This weekend I’ve been freezer cooking. That is, I’m making lots of meals to store in the freezer to save me time, energy, and money later in the month. And one of the things I recently added to the stash was potatoes.
Potatoes are a filling, inexpensive food. They are full of fiber and offer that stick-to-your-ribs good eating that is so desirable during winter time. This season, they regularly are available for about ten cents per pound or $0.98 per bag.
This is a great deal! And one that I wanted to take advantage of for freezer cooking. So, I stocked up!
However, sometimes potatoes go funny in the freezer. I’ve tried making soup with potatoes and the spuds generally develop a funny texture. Russets aren’t always friendly to freezer cooking. However, there are a few ways to make it work.
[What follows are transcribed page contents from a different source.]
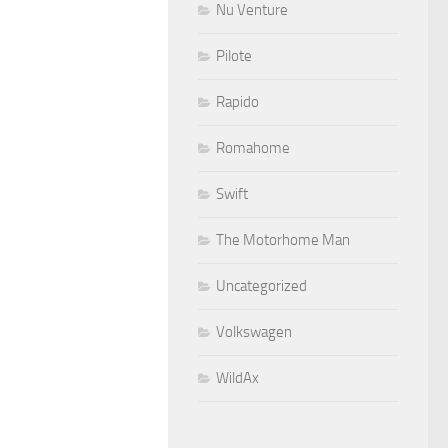
Nu Venture
Pilote
Rapido
Romahome
Swift
The Motorhome Man
Uncategorized
Volkswagen
WildAx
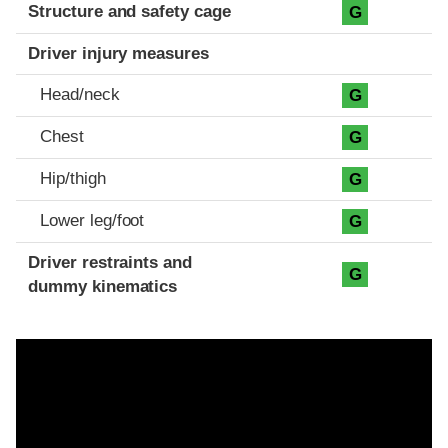
Structure and safety cage
G
Driver injury measures
Head/neck
G
Chest
G
Hip/thigh
G
Lower leg/foot
G
Driver restraints and
G
dummy kinematics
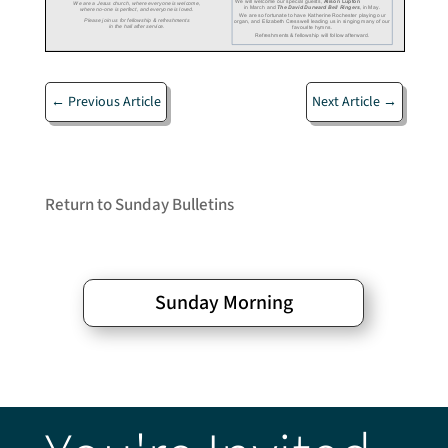
←
Previous Article
Next Article
→
Return to Sunday Bulletins
Sunday Morning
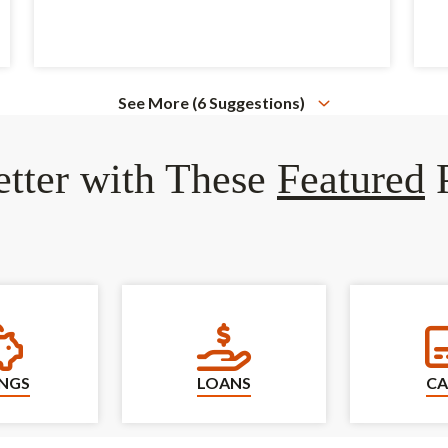
See More (6 Suggestions)
tter with These
Featured
P
Savings
Loans
INGS
LOANS
CA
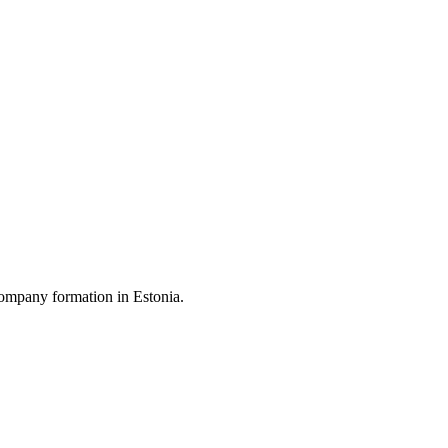
ompany formation in Estonia.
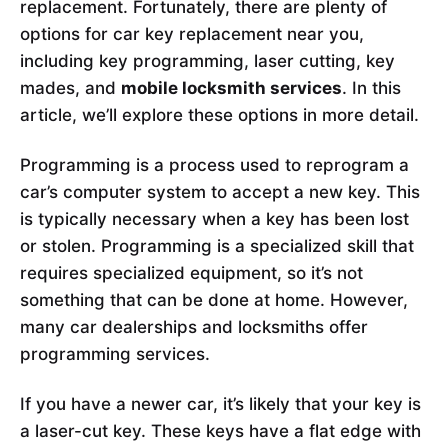
replacement. Fortunately, there are plenty of
options for car key replacement near you,
including key programming, laser cutting, key
mades, and
mobile locksmith services
. In this
article, we’ll explore these options in more detail.
Programming is a process used to reprogram a
car’s computer system to accept a new key. This
is typically necessary when a key has been lost
or stolen. Programming is a specialized skill that
requires specialized equipment, so it’s not
something that can be done at home. However,
many car dealerships and locksmiths offer
programming services.
If you have a newer car, it’s likely that your key is
a laser-cut key. These keys have a flat edge with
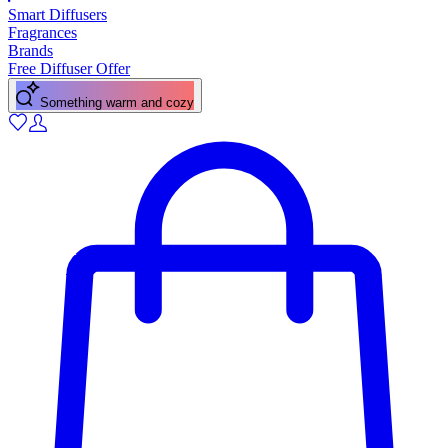
Smart Diffusers
Fragrances
Brands
Free Diffuser Offer
A fresh citrus pick-me-up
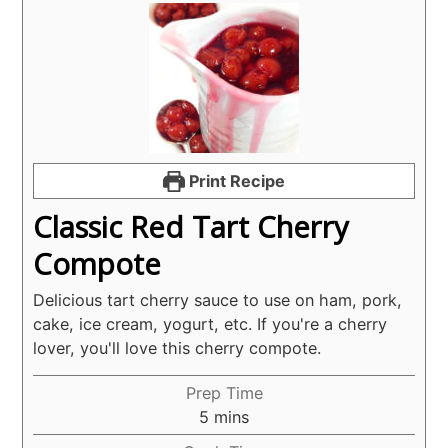
Print Recipe
Classic Red Tart Cherry
Compote
Delicious tart cherry sauce to use on ham, pork,
cake, ice cream, yogurt, etc. If you're a cherry
lover, you'll love this cherry compote.
Prep Time
minutes
5
mins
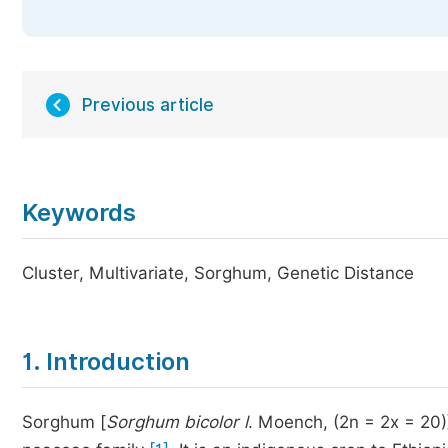
Previous article
Keywords
Cluster, Multivariate, Sorghum, Genetic Distance
1. Introduction
Sorghum [
Sorghum bicolor
l
. Moench, (2n = 2x = 20)]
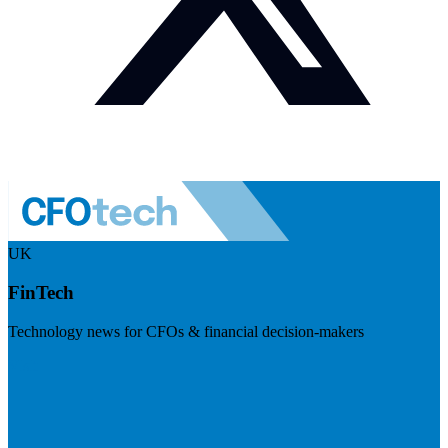
UK
FinTech
Technology news for CFOs & financial decision-makers
Visit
Recently, I bought thirty pounds and proceeded to process two bags for the freezer. I kept one bag on hand for spontaneous cooking.
Per The Happy Housewife’s suggestion, I washed them on quick rinse in the dishwasher. While this didn’t get them completely scrubbed, it did take care of the bulk of the work. I took a scrubber to the little nooks and crannies.
I prepared ten pounds by peeling and mashing. My mashed potato recipe is really a non-recipe. Mash tender, boiled potatoes until smooth. Beat in 8 ounces of cream cheese for every five pounds of potatoes. Season with salt and pepper.
Then, I divide the mixture into meal-sized portions, dot with butter, wrap in foil and freeze. When I’m ready to serve, I thaw the pan overnight and then reheat in the oven, 30 minutes at 350 °, depending on how cold they are to being with.
I took another ten pounds and baked them. I prepared stuffed potatoes with half of those potatoes and chopped the rest for hashbrowns.
I will bake the stuffed potatoes covered with foil for 30 minutes at 350 °. I’ll cook the homefries/hashbrowns according to this recipe. You have to make them crisp and hot to make it really worth it, though. Fresh is obviously better. But, when you’re pinched for time or need to use up some potatoes, this works.
How ’bout you?
Have you had good success with freezing potatoes? What’s been your experience?